TRY IT: Only the lines from the one containing "l’esperienza di guida, la" through the one containing "L’ABS cornering e" should be printed, exactly as they appear below, with both ends included.

--------------------------------------------------

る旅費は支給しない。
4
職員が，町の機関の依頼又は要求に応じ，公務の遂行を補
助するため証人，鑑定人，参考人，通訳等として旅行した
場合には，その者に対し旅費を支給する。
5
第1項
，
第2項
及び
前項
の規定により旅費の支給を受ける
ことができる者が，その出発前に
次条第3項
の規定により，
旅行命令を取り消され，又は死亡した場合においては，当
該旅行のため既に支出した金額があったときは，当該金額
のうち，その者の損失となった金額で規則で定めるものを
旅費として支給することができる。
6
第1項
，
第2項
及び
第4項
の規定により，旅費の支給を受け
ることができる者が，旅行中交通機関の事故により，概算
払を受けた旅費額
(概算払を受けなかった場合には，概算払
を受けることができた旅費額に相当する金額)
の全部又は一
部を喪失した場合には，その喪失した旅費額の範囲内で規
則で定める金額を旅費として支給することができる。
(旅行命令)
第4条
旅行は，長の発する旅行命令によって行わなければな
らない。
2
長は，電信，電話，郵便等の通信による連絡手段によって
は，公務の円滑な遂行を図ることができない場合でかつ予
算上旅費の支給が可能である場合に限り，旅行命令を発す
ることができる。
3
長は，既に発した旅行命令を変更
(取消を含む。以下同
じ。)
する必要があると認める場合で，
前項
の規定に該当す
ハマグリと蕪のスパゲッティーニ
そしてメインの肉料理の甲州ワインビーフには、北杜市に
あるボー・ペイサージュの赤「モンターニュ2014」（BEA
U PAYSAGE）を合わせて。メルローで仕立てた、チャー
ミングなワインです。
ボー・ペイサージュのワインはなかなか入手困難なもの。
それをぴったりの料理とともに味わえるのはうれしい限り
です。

--------------------------------------------------

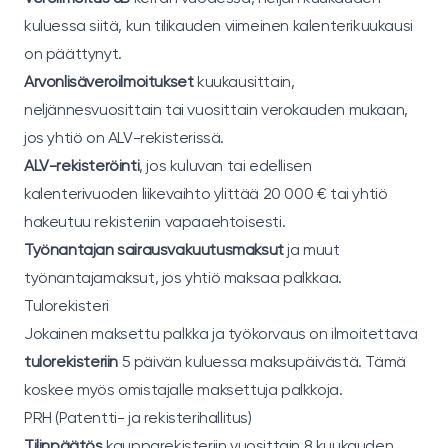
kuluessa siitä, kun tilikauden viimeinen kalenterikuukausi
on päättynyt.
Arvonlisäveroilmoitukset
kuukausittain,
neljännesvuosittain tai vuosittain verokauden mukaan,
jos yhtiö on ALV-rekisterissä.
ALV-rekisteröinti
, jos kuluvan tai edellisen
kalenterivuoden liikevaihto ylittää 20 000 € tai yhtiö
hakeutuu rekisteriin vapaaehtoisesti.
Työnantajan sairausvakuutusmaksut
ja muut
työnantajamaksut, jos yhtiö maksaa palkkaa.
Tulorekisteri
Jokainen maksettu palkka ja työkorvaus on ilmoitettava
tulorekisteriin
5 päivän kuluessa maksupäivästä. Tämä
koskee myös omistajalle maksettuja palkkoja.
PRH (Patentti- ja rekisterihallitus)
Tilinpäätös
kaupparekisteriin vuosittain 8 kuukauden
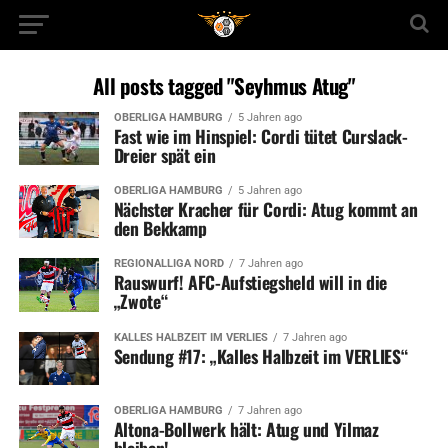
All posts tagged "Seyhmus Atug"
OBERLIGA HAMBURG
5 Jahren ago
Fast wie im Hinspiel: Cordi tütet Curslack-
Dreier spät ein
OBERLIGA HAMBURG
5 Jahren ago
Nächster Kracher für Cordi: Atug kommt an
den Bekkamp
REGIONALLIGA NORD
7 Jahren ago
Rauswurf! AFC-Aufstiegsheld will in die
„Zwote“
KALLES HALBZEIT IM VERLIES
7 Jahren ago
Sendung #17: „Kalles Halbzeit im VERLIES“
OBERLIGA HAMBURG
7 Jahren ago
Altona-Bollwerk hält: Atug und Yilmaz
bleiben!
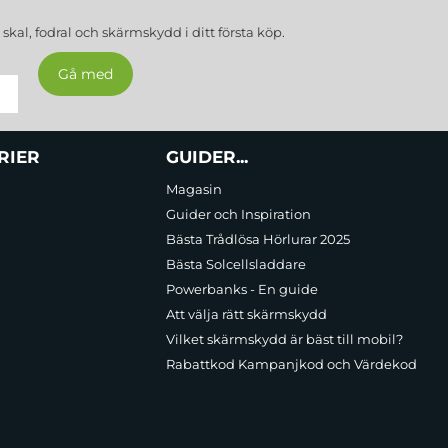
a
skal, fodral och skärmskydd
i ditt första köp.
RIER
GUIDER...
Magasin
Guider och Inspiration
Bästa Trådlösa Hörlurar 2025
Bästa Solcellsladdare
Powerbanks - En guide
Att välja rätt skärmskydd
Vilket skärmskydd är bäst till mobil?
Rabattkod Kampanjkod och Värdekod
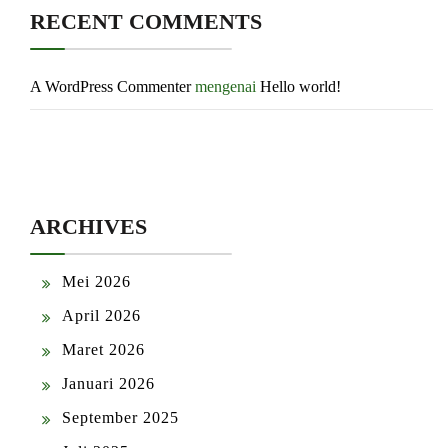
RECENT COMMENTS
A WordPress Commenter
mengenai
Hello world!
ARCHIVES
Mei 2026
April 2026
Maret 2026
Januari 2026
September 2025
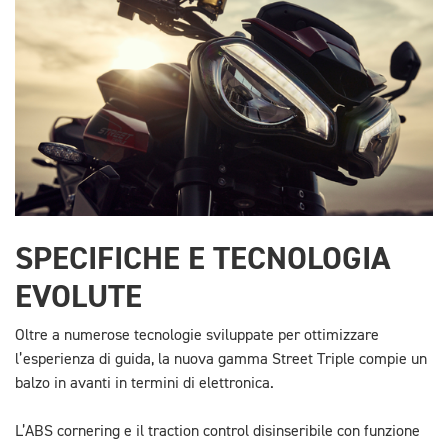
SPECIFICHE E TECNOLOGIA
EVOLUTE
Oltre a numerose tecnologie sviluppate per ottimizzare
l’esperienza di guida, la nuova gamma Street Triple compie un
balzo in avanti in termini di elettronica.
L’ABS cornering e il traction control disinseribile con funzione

--------------------------------------------------

YOUR SOLUTION:
l’esperienza di guida, la nuova gamma Street Triple compie un
balzo in avanti in termini di elettronica.
L’ABS cornering e il traction control disinseribile con funzione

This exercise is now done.